Expansion of Medicaid by the states was an important element of Obamacare. Expanding the health care program for the poor would provide insurance for the people who most frequent emergency rooms.
But 19 states, including Alabama, have declined to expand Medicaid under Obamacare. Gov. Robert Bentley said the state could not afford to add more people to the Medicaid rolls.
"I have seen very little impact of the Affordable Care Act because we in this state have done zero to participate in the expansion of Medicaid," Spillers said.
Some states that have expanded Medicaid coverage for low income and disabled residents have seen their uninsured population cut in half, Spillers said.
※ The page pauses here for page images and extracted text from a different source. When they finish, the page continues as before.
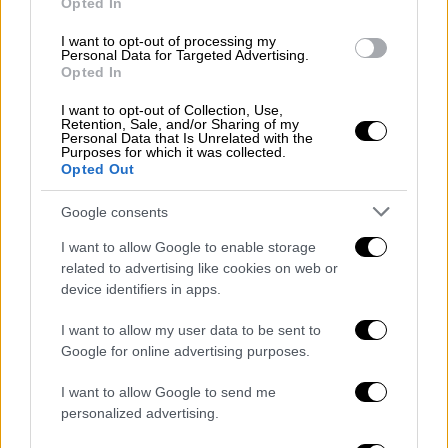
Opted In
κρατούσε διακριτική στάση σε ό,τι αφορά
I want to opt-out of processing my
την προσωπική ζωή της οικογένειάς του, η
Personal Data for Targeted Advertising.
κόρη του είχε δώσει το «παρών» σε
Opted In
ορισμένες δημόσιες εκδηλώσεις στο
I want to opt-out of Collection, Use,
πλευρό του
. Μεταξύ άλλων, είχε εμφανιστεί
Retention, Sale, and/or Sharing of my
Personal Data that Is Unrelated with the
στο afterparty της θεατρικής παράστασης
Purposes for which it was collected.
Opted Out
«The Producers» το 2003, στη φιλανθρωπική
εκδήλωση «Hulaween» του New York
Google consents
Restoration Project που ίδρυσε η Μπέτι
I want to allow Google to enable storage
Μίντλερ, καθώς και στο καθιερωμένο πάρτι
related to advertising like cookies on web or
του Vanity Fair για τα Όσκαρ το 2011.
device identifiers in apps.
🕊️ Martin Short's daughter Katherine
I want to allow my user data to be sent to
Google for online advertising purposes.
has died by s*icide.
I want to allow Google to send me
What we know:
personalized advertising.
https://t.co/01NyxQw4z9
"Very few people have benefited because the state chose not to expand Medicaid," Spillers said.
Between 200,000 and 300,000 state residents would gain health care coverage if Alabama expanded Medicaid, Carnes said.
"That would be such a leap forward on a lot of these issues," Carnes said.
Pryor said Obama's assertion that emergency room visits would drop was predicated on the states expanding their Medicaid rolls. The Affordable Care Act required states to expand Medicaid or forfeit significant federal funding, but the U.S. Supreme Court in 2012 struck that provision.
"He was going under the assumption that every state would go to Medicaid and, therefore, more people would have access to a primary caregiver," Pryor said. "What he was selling wasn't completely bought into."
Although more Alabama residents now have health insurance, Spillers said, Huntsville Hospital has not experienced a reduction in charity care. He said the hospital had a small uptick in bad debts.
Many Alabama residents who have gotten insurance coverage through the federal marketplace have chosen plans with high co-pays and deductibles, Spillers said.
The average cost of an overnight stay in the hospital is $9,000, Spillers said. On average, insurance will pay $3,000 of that cost. Someone who once had a $500 insurance deductible is now choosing a plan with a $6,000 deductible, he said.
"We have to go try to collect that $6,000, and most people don't have it," Spillers said.